One of the nice things about living in London is that seemingly every country in the world has an embassy, high commission, or other visa-dispensing diplomatic mission in the city. Sometimes this makes it really easy to get visas. It also sometimes works to my advantage when the UK visa fees are lower than the US ones, as sometimes I’m only required to pay the UK fee despite my blue-and-gold passport.


US passport

Other times, it’s not so easy. For example, my upcoming trip to Africa has proved to be a less-than-thrilling experience in terms of procuring the proper documentation to enter Mali, Kenya, and The Gambia.

First it was Mali. One would think that Mali would have an embassy or at least a visa office in London, but no. It doesn’t. The closest Mali embassy to London is in Brussels. The Brussels embassy offers a service whereby you can mail your passport to them and they will give you a visa. However, it requires a courier service to return the passport, which is astronomically expensive. So are expediters.

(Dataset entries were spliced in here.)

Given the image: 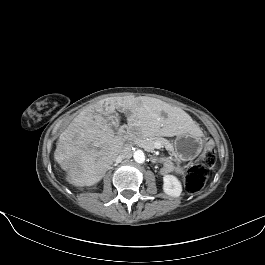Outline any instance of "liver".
<instances>
[{"mask_svg": "<svg viewBox=\"0 0 265 265\" xmlns=\"http://www.w3.org/2000/svg\"><path fill=\"white\" fill-rule=\"evenodd\" d=\"M116 110L127 115L129 126L139 127L149 135H202L189 114L159 99L133 96L102 99L84 108L59 136L54 159L67 172L70 184L80 187L97 184L121 153L124 139L115 135L105 118Z\"/></svg>", "mask_w": 265, "mask_h": 265, "instance_id": "1", "label": "liver"}]
</instances>
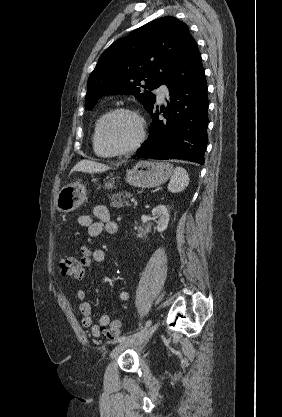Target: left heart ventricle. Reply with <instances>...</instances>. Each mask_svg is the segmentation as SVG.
<instances>
[{"mask_svg": "<svg viewBox=\"0 0 282 417\" xmlns=\"http://www.w3.org/2000/svg\"><path fill=\"white\" fill-rule=\"evenodd\" d=\"M108 142L114 147L131 143L138 135L135 119L121 115L113 119L108 128Z\"/></svg>", "mask_w": 282, "mask_h": 417, "instance_id": "obj_1", "label": "left heart ventricle"}]
</instances>
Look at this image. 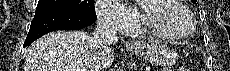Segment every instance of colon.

My frustrated boyfriend and I solved this problem as creatively as we could. I called the Mali embassy and put my French skills to use by asking them if we could bring in our passports in person. Yes. So we cashed in some of my boyfriend’s Eurostar points and sent him on a day trip to Brussels to get our visas. We benefited from the pay-less-in-Europe rule, forking over only 30 euros each instead of the US price of 131 dollars. And my boyfriend got to spend a lovely day in Brussels visiting the Horta House Museum and eating his fill of Belgian waffles and chocolate. Not bad.

The second issue was with our Kenya visas. Kenya has an embassy in London, and the process seemed pretty straightforward. We printed the forms, attached our passport sized photos, and got cash to pay for the visas. Then we read the fine print. Only UK passport holders can obtain multiple-entry visas for Kenya. Seeing as how we will have two separate sojourns in Kenya during our trip, that wasn’t very convenient.

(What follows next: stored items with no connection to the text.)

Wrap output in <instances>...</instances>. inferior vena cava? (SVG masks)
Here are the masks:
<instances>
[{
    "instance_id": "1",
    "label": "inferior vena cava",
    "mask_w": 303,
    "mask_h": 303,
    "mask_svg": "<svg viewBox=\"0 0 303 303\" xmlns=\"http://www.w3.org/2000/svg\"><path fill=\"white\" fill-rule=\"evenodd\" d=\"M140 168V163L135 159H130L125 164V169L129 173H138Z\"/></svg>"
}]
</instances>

We decided to solve that problem by ignoring it. When the woman at the embassy told us that we could only get single entry visas, we decided to beg. When that didn’t work, we left the embassy frustrated that we would have to get a second single-entry visa in Kenya, and it would cost $50 each (in addition to the 20 pounds for the first one) instead of the multiple entry fee of 30 pounds. Sigh.

The third problem came with the visas for The Gambia. UK citizens don’t need a visa to enter The Gambia. US citizens do, and the visa costs $100. Seriously? $100 for a country that small? It made me feel like visa fees should be proportional to the size of the country, and therefore The Gambia visas should cost around 3p. It would really be more fair that way. That said, I’m sure the Gambians that have to pay exorbitant fees to enter the US would argue that it should be based on per capita income of the country of origin, and I see their point. What a dilemma.

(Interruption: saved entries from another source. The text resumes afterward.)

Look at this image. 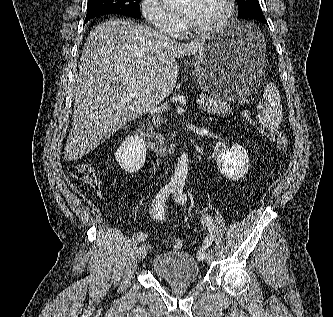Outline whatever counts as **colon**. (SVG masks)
<instances>
[{
	"mask_svg": "<svg viewBox=\"0 0 333 317\" xmlns=\"http://www.w3.org/2000/svg\"><path fill=\"white\" fill-rule=\"evenodd\" d=\"M243 118L254 127L258 128L260 133L268 140L277 144L281 149L285 150L288 146V141L286 136L279 130L275 129H265L259 127L257 123L254 122L250 111L245 110L242 112ZM69 174L76 180L86 182L93 187L100 186V178L94 168L88 164H75L68 169ZM183 242L180 239H174L171 242V247L175 250L181 249Z\"/></svg>",
	"mask_w": 333,
	"mask_h": 317,
	"instance_id": "obj_1",
	"label": "colon"
}]
</instances>
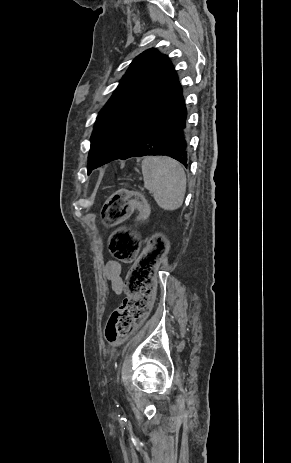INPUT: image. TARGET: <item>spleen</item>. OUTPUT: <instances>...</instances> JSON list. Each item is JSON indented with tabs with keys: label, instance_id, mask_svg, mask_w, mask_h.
I'll return each mask as SVG.
<instances>
[{
	"label": "spleen",
	"instance_id": "obj_1",
	"mask_svg": "<svg viewBox=\"0 0 291 463\" xmlns=\"http://www.w3.org/2000/svg\"><path fill=\"white\" fill-rule=\"evenodd\" d=\"M144 187L164 210L178 209L186 191V175L182 166L168 157H146L142 161Z\"/></svg>",
	"mask_w": 291,
	"mask_h": 463
}]
</instances>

So with just four days to go until we leave for Africa, we’re still waiting to pick up our Kenya visas and the jury is out on whether we will pay $100 to get visas for just one day of travel in The Gambia. But even with all of the visa hassle and being-a-foreigner-is-so-frustrating moments, I’m very excited to travel to Africa and I can’t wait to explore Kenya, Mali, Senegal, and perhaps The Gambia.